Since $A$ is constant, it can be factored out:

$$
= A\,\mathbb{E}\big[(X - \mu_X)(X - \mu_X)^T\big]A^T
$$

But $\mathbb{E}\big[(X - \mu_X)(X - \mu_X)^T\big] = \Sigma_X$, so:

$$
\mathrm{Cov}(AX) = A\Sigma_X A^T
$$

Thus, the mean and covariance of the transformed vector $AX$ are given by:

- $\mathbb{E}[AX] = A\mu_X$
- $\mathrm{Cov}(AX) = A\Sigma_X A^T$

In [2]:
# Compute E[AX] and Cov(AX) using the formulas from the derivation



#(3x4)
A = np.array([[1, -1,0,0],
              [1, 1,-2,0],
              [1,1,1,3]])

# Compute mean vector mu_X (4x1)
mu_X = np.array([3,2,-2,0])

# Compute covariance matrix Sigma_X
Sigma_X = np.array([[3,0,0,0],
                   [0,3,0,0],
                   [0,0,3,0],
                   [0,0,0,3]]
                   )

# Compute E[AX]
E_AX = A @ mu_X
print("E[AX]:", E_AX)

# Compute Cov(AX)
Cov_AX = A @ Sigma_X @ A.T
print("Cov(AX):\n", Cov_AX)

E[AX]: [1 9 3]
Cov(AX):
 [[ 6  0  0]
 [ 0 18  0]
 [ 0  0 36]]


## The off-diagonals are all 0, indicating that all variables are uncorrelated since they have a covariance = 0.


## Insight questions


## Linear Combinations in Factor Analysis

In factor analysis, linear combinations of the original variables are used to create new variables called factors.

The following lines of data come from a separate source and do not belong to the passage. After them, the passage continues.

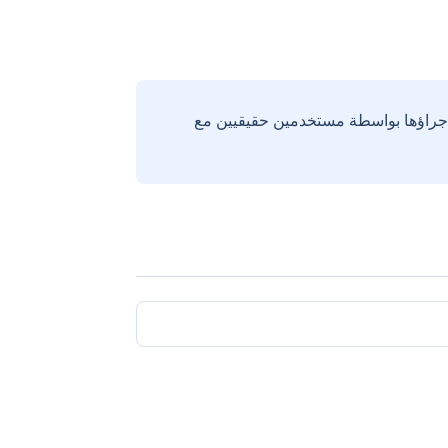
إجراؤها بواسطة مستخدمين حقيقيين مع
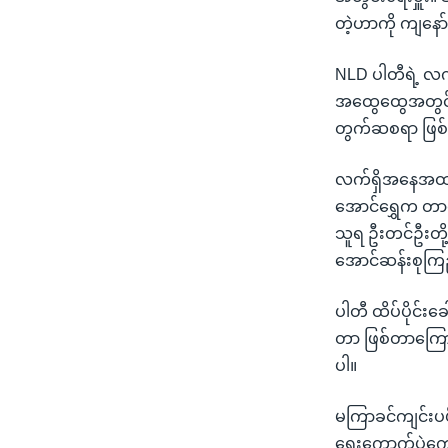
တဲ့ဟာကို ကျနော်
NLD ပါတီရဲ့ လက်ရ
အထွေထွေအတွင်းရ
တွက်ဆစရာ ဖြစ
လက်ရှိအနေအထားမှ
အောင်ရွှေက တာဝန်
သူရ ဦးတင်ဦးတို
အောင်ဆန်းစုက
ပါတီ ထိပ်ပိုင
တာ ဖြစ်တာကြောင့
ပါ။
မကြာခင်ကျင်းပဖိ
ရွေးကောက်ပွဲကော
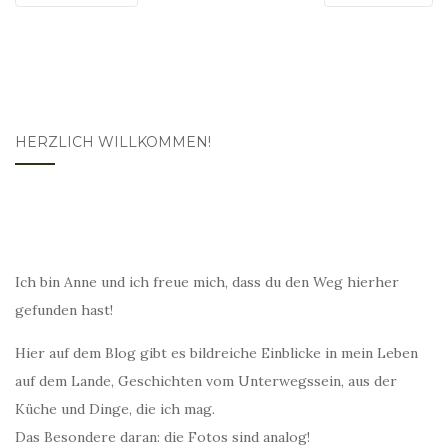
HERZLICH WILLKOMMEN!
Ich bin Anne und ich freue mich, dass du den Weg hierher
gefunden hast!
Hier auf dem Blog gibt es bildreiche Einblicke in mein Leben
auf dem Lande, Geschichten vom Unterwegssein, aus der
Küche und Dinge, die ich mag.
Das Besondere daran: die Fotos sind analog!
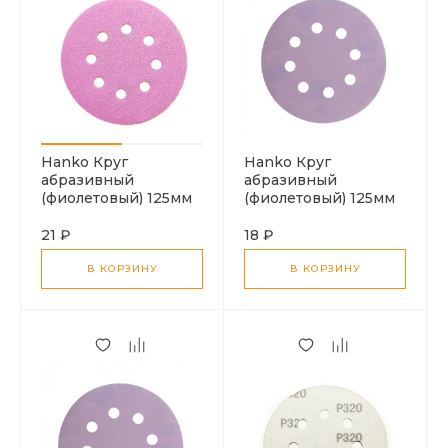
Hanko Круг
Hanko Круг
абразивный
абразивный
(фиолетовый) 125мм
(фиолетовый) 125мм
P80
P180
21 ₽
18 ₽
В КОРЗИНУ
В КОРЗИНУ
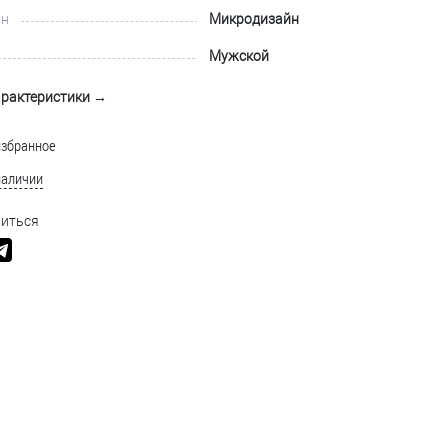
йн
Микродизайн
Мужской
арактеристики →
избранное
наличии
иться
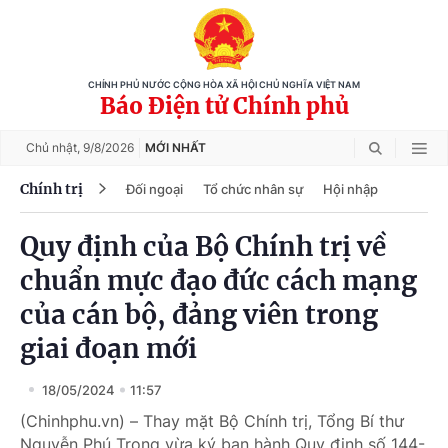
CHÍNH PHỦ NƯỚC CỘNG HÒA XÃ HỘI CHỦ NGHĨA VIỆT NAM
Báo Điện tử Chính phủ
Chủ nhật,
9/8/2026
MỚI NHẤT
Chính trị
Đối ngoại
Tổ chức nhân sự
Hội nhập
Quy định của Bộ Chính trị về
chuẩn mực đạo đức cách mạng
của cán bộ, đảng viên trong
giai đoạn mới
18/05/2024
11:57
(Chinhphu.vn) – Thay mặt Bộ Chính trị, Tổng Bí thư
Nguyễn Phú Trọng vừa ký ban hành Quy định số 144-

These factors are constructed to capture most of the variance in the data using fewer variables than the original set. This process reduces the dimensionality of the data, making it easier to analyze and interpret.

By representing the data with a smaller number of factors, we achieve computational efficiency and simplify complex datasets. The main goal is to explain the observed correlations among variables with as few factors as possible, thus reducing redundancy and focusing on the underlying structure of the data.

Additionally, factor analysis helps to isolate the most important information in the dataset by identifying the key underlying factors that drive the observed patterns. This allows analysts to focus on the most significant sources of variation and ignore less relevant details.